=== RECORDS FOR THE EXERCISE ===
┏━━

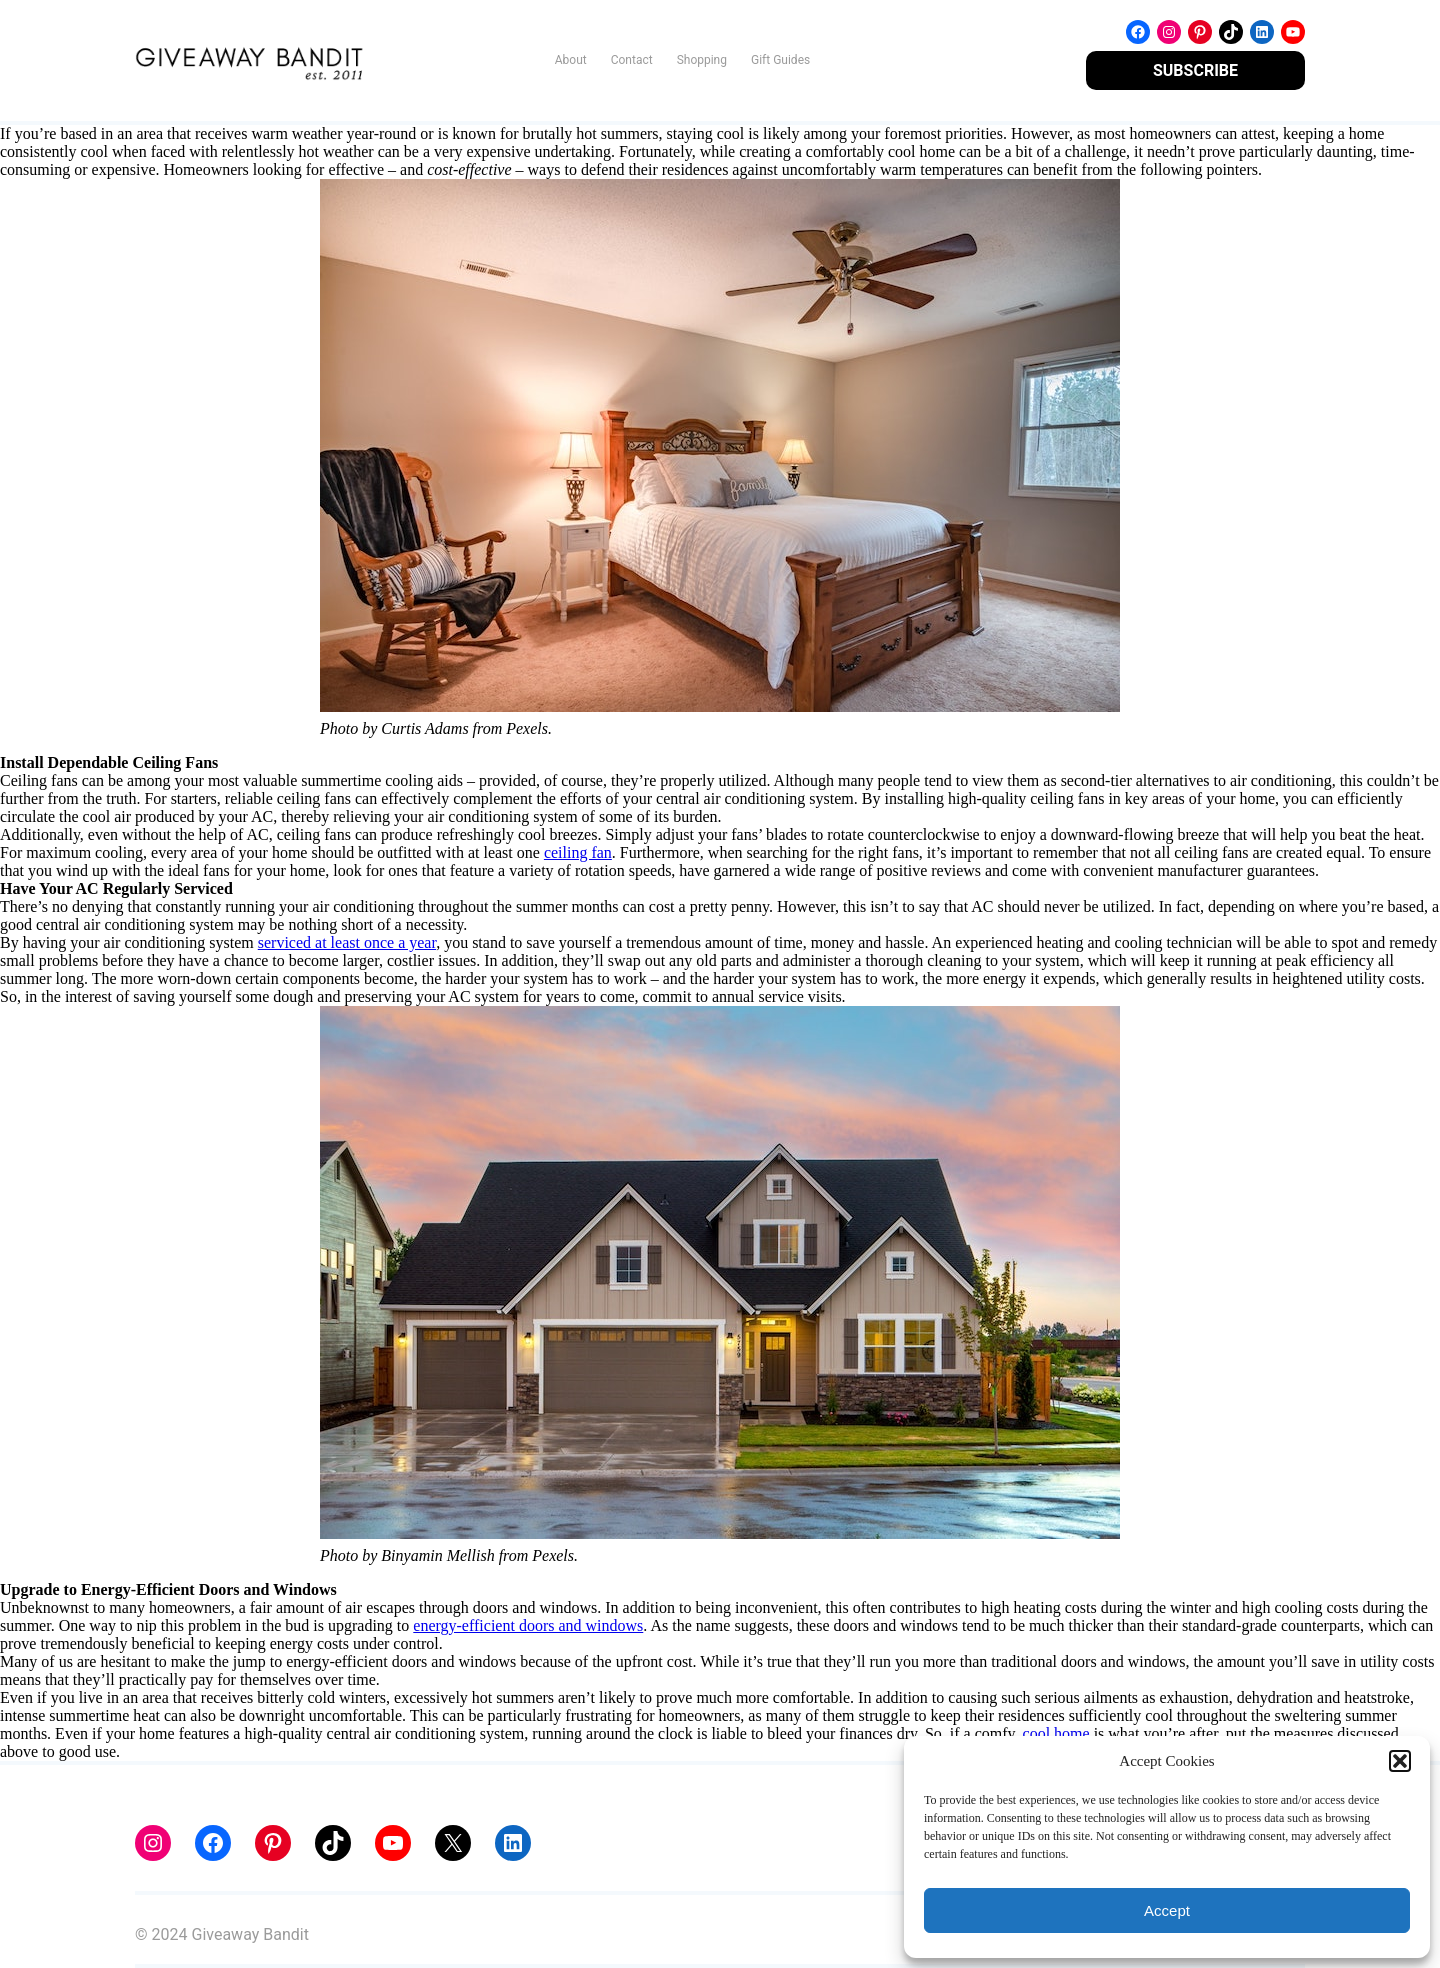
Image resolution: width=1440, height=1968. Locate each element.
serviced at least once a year (347, 942)
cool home (1056, 1733)
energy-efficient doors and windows (528, 1625)
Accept (1167, 1910)
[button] (1400, 1761)
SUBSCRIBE (1195, 70)
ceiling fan (578, 852)
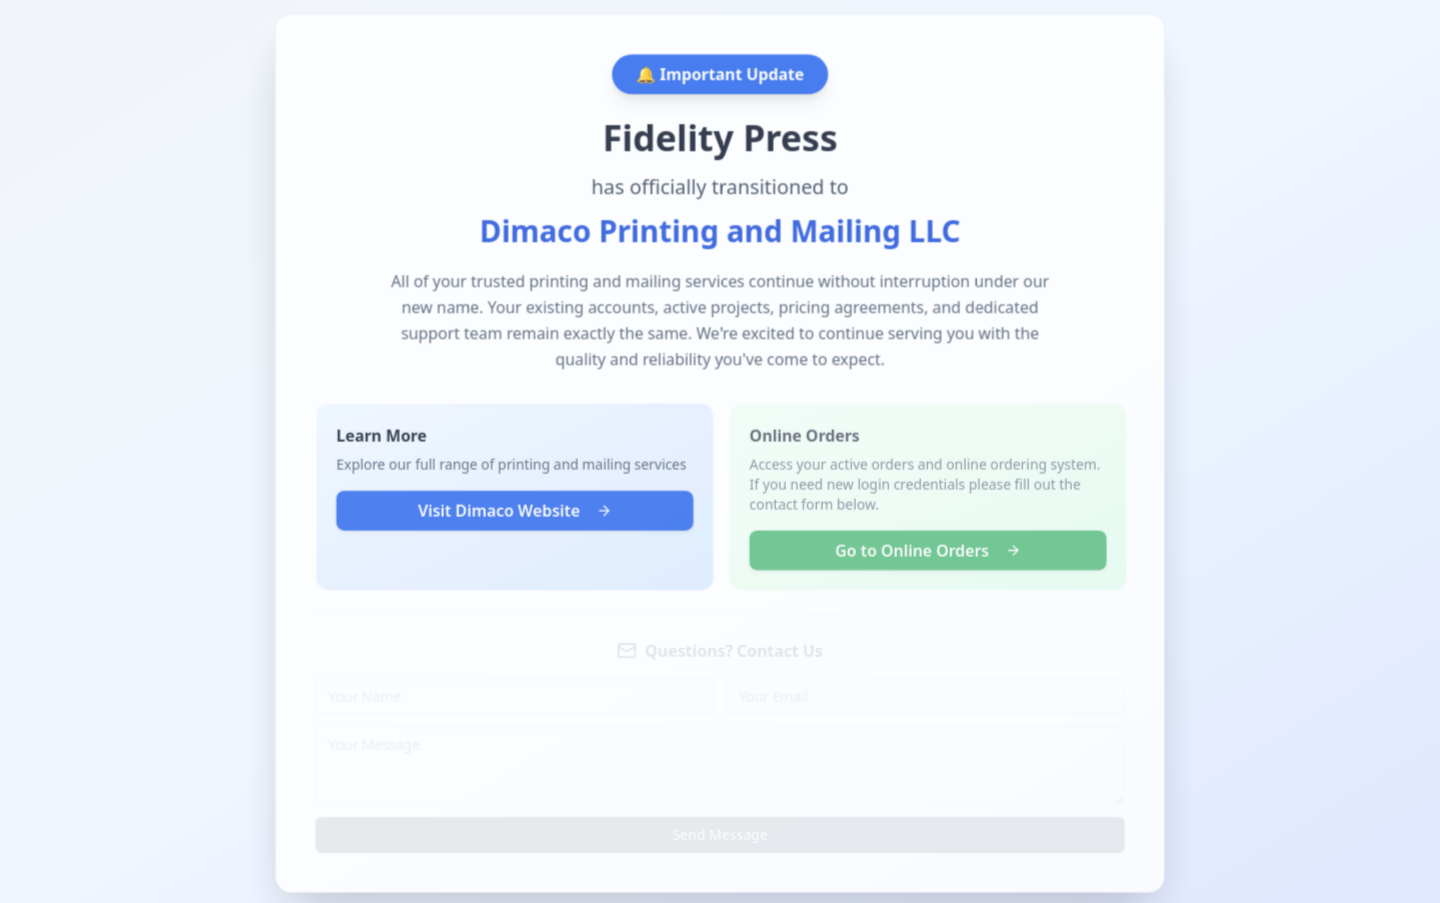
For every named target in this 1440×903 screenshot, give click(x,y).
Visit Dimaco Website (513, 513)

┗━━

=== ABOUT THIS TASK ===
Could the material above be given again in full and exactly, with its pictures left out?

=== SOLUTION TO THE EXERCISE ===
Image resolution: width=1440, height=1968. Locate each element.
serviced at least once a year (347, 942)
cool home (1056, 1733)
energy-efficient doors and windows (528, 1625)
Accept (1167, 1910)
[button] (1400, 1761)
SUBSCRIBE (1195, 70)
ceiling fan (578, 852)
For every named target in this 1440×903 screenshot, give click(x,y).
Visit Dimaco Website (513, 513)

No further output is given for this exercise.